Bu kelimeleri konuşurken hemen doğru kullanman için sana tavsiyelerde bulunacağız. Konunun İngilizcesi Countable and Uncountable Nouns.
İngilizce öğrenirken önemli olan konuşmaya çaba harcanması ve konuşarak öğrenmektir. Gramer konuları konuşurken öğrenilmelidir. Sayılabilen veya sayılamayan kelimeleri bir gramer konusu olarak çalışıp öğrenenlerin çoğu zorlanmaktadır. Kullanılmayan her bilgi zamanla unutulur. Bu yüzden bu kelimeler bir gramer kuralı olarak öğrenildiğinde ezberlenemez veya kalıcı olarak öğrenilemez. Konuşarak aktif öğrenildiğinde unutulmamaktadır.
Öncelikle bu kelimeleri nasıl kolayca nasıl öğrenebilirsin bundan bahsedelim. Gramer kuralıdır ama ezberlemeye çalışmamalısın.

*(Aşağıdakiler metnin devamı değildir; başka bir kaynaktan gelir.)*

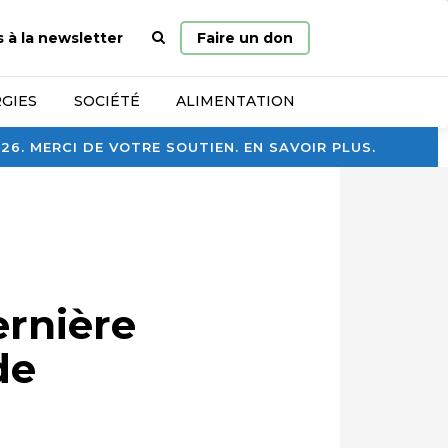
Page
s à la newsletter
Faire un don
d’accueil
GIES
SOCIÉTÉ
ALIMENTATION
. MERCI DE VOTRE SOUTIEN. EN SAVOIR PLUS.
ernière
de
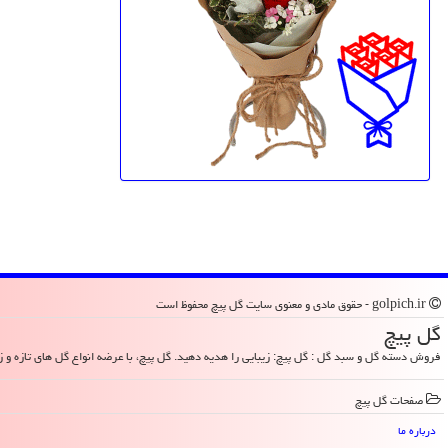
golpich.ir - حقوق مادی و معنوی سایت گل پیچ محفوظ است
گل پیچ
فروش دسته گل و سبد گل : گل پیچ: زیبایی را هدیه دهید. گل پیچ، با عرضه انواع گل های تازه و زیب
صفحات گل پیچ
درباره ما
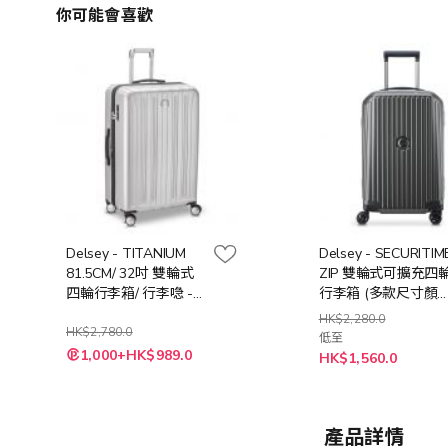
你可能會喜歡
Delsey - TITANIUM
Delsey - SECURITIM
81.5CM/ 32吋 雙輪式
ZIP 雙輪式可擴充四
四輪行李箱/ 行李喼 -
行李箱 (多款尺寸顏
銀
選擇)
HK$2,280.0
HK$2,780.0
低至
特
1,000+HK$989.0
HK$1,560.0
殊
價
格
產品詳情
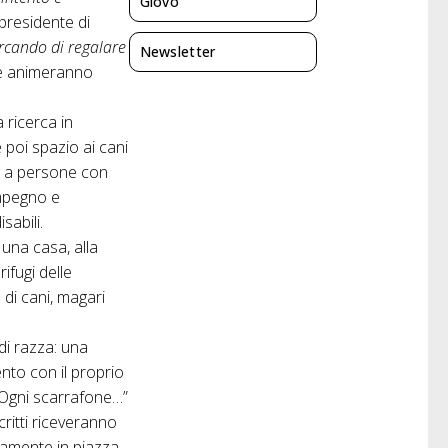
Giovo
presidente di
cercando di regalare
Newsletter
ive animeranno
 ricerca in
 poi spazio ai cani
za a persone con
impegno e
sabili.
 una casa, alla
rifugi delle
di cani, magari
 di razza: una
nto con il proprio
 “Ogni scarrafone…”
scritti riceveranno
ttamente in piazza,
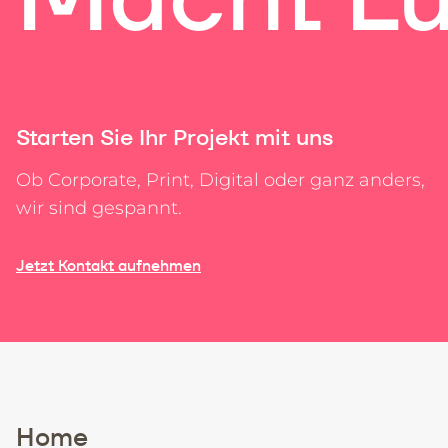
Starten Sie Ihr Projekt mit uns
Ob Corporate, Print, Digital oder ganz anders,
wir sind gespannt.
Jetzt Kontakt aufnehmen
Home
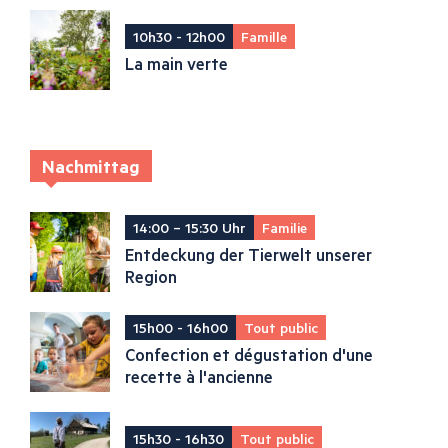
10h30 - 12h00
Famille
La main verte
Nachmittag
14:00 – 15:30 Uhr
Familie
Entdeckung der Tierwelt unserer
Region
15h00 - 16h00
Tout public
Confection et dégustation d'une
recette à l'ancienne
15h30 - 16h30
Tout public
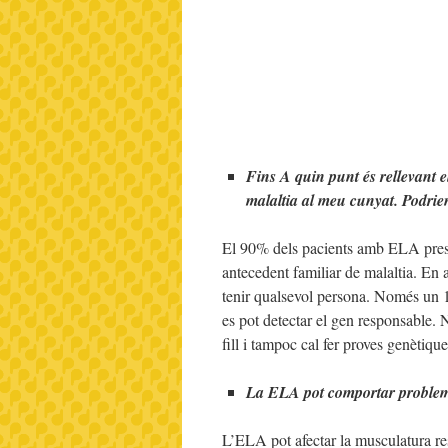
Fins A quin punt és rellevant e
malaltia al meu cunyat. Podrien
El 90% dels pacients amb ELA presen
antecedent familiar de malaltia. En a
tenir qualsevol persona. Només un 10
es pot detectar el gen responsable. N
fill i tampoc cal fer proves genètiq
La ELA pot comportar problemes 
L’ELA pot afectar la musculatura res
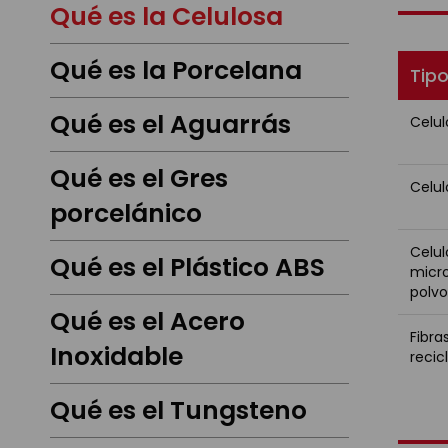
Qué es la Celulosa
Qué es la Porcelana
Tipo
Qué es el Aguarrás
Celul
Qué es el Gres
Celu
porcelánico
Celul
Qué es el Plástico ABS
micro
polv
Qué es el Acero
Fibra
Inoxidable
recic
Qué es el Tungsteno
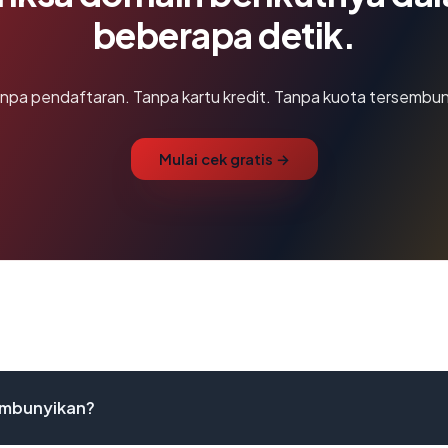
beberapa detik.
npa pendaftaran. Tanpa kartu kredit. Tanpa kuota tersembun
Mulai cek gratis →
embunyikan?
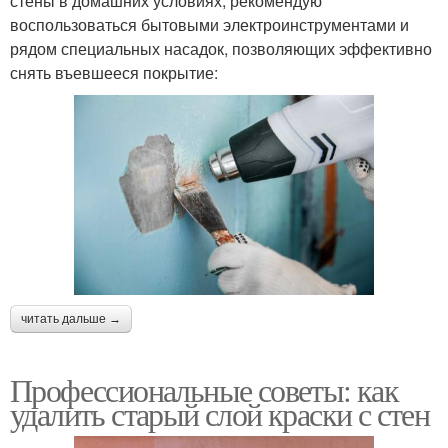
стены в домашних условиях, рекомендую
воспользоваться бытовыми электроинструментами и
рядом специальных насадок, позволяющих эффективно
снять въевшееся покрытие:
читать дальше →
Профессиональные советы: как
удалить старый слой краски с стен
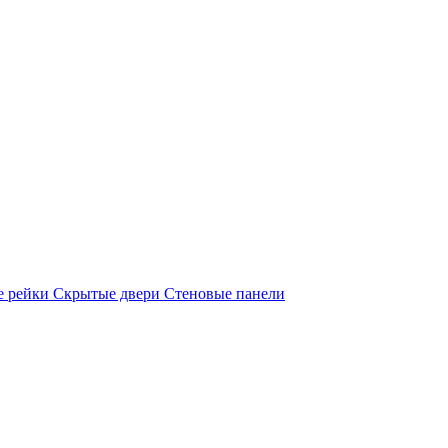
е рейки
Скрытые двери
Стеновые панели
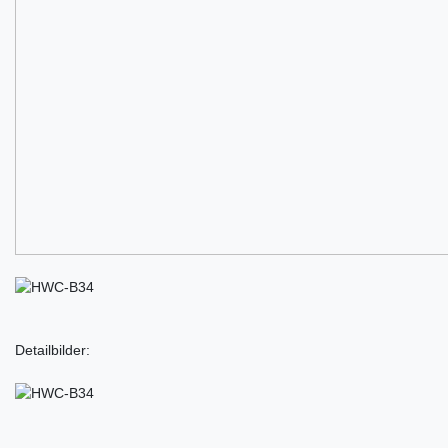
Detailbilder:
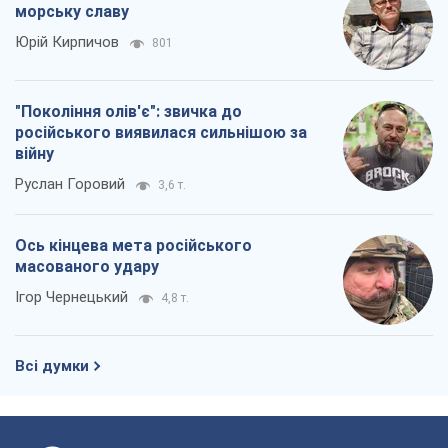
морську славу
Юрій Кирпичов
801
"Покоління олів'є": звичка до
російського виявилася сильнішою за
війну
Руслан Горовий
3,6 т.
Ось кінцева мета російського
масованого удару
Ігор Чернецький
4,8 т.
Всі думки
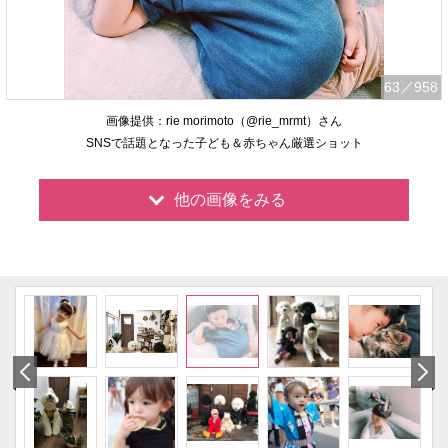
63
／958
画像提供：rie morimoto（@rie_mrmt）さん
SNSで話題となった子ども＆赤ちゃん厳選ショット
他の画像をみる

Sayılamayan kelimeler sayısı, sayılabilen kelimelere oranla çok azdır. O yüzden stres yapmaya gerek yok. Mantığını kavraman yeterli olacaktır.
Sayılamayan kelimelerle bilmen gereken en önemli bilgi bu kelimeler çoğul ek almamaktadır. Bu yazımızı okuduğuna göre İngilizce de çoğul kelimelere “s” takısı eklendiğini biliyorsundur. Aynı zamanda ingilizce de “are” yardımcı fiili olduğunu biliyorsundur. Sayılamayan kelimelerden sonra cümlede are kullanılmamaktadır.
İngilizceyi yeni öğrenmeye başlayanlar Türkçe ile İngilizceyi kıyasladığında ne saçma kuralları var diye düşünebilir. Aslında biz Türkçe’de sayılamayan veya sayılabilen kelimeleri kullanmaktayız. Bu yüzden Türkçe nasıl kullandığının farkına varmalısın. Bunun farkına varırsan bu konuyu ayrıca çalışman gerekmez. İngilizce konuşurken kural düşünmene gerek kalmaz. Mesala ingilizce de para kelimesinin sonuna s çoğul eki gelmez. Şimdi Türkçe cümlelerinde para kelimesini nasıl kullandığını düşün. Türkçede 10 para, 20 para, 30 para diye saymıyoruz. Para birimini sayıyoruz. Aynı mantıkla İngilizcede Money anlamına gelen para kelimesi sayılamayan kelimelerdendir.
Eskiden ülkemizde komşudan evde olmayan şeylerden bir miktar istemek normal bir şeydi. Eski günlerde olduğumuzu hayal edelim ve komşudan Türk kahvesi isteyeceğimizi varsayalım. Türk kahvesini isterken ölçüsünü belirterek mi söylersin yoksa elinde bir fincanla gidip bir fincan istediğini belirterek mi söylersin. Komşun bir fincan da verebilir, bir su bardağı da. Ama şu kadar miktar kahve verdim demez. Bunun gibi tuz, şeker, pirinç, baharat, un, buğday v.b taneli miktarlardaki ürünlerin ölçüsü bardak, fincan, kaşık gibi ölçülerle tarif edilir. Bu tarz kelimeleri yani içine konduğu nesneye göre ölçüsü tarif edilen ürünleri sayılamayan kelimeler olarak hafızana yerleştirebilirsin. Böylece konuşurken ingilizce gramer kuralını hatırlamana gerek kalmaz. Bu tarz sayılamayacak küçük şeyleri sayılamayan kelimeler olarak hafızana yerleştir ve ingilizce konuşurken kelimenin sonuna s ekleme.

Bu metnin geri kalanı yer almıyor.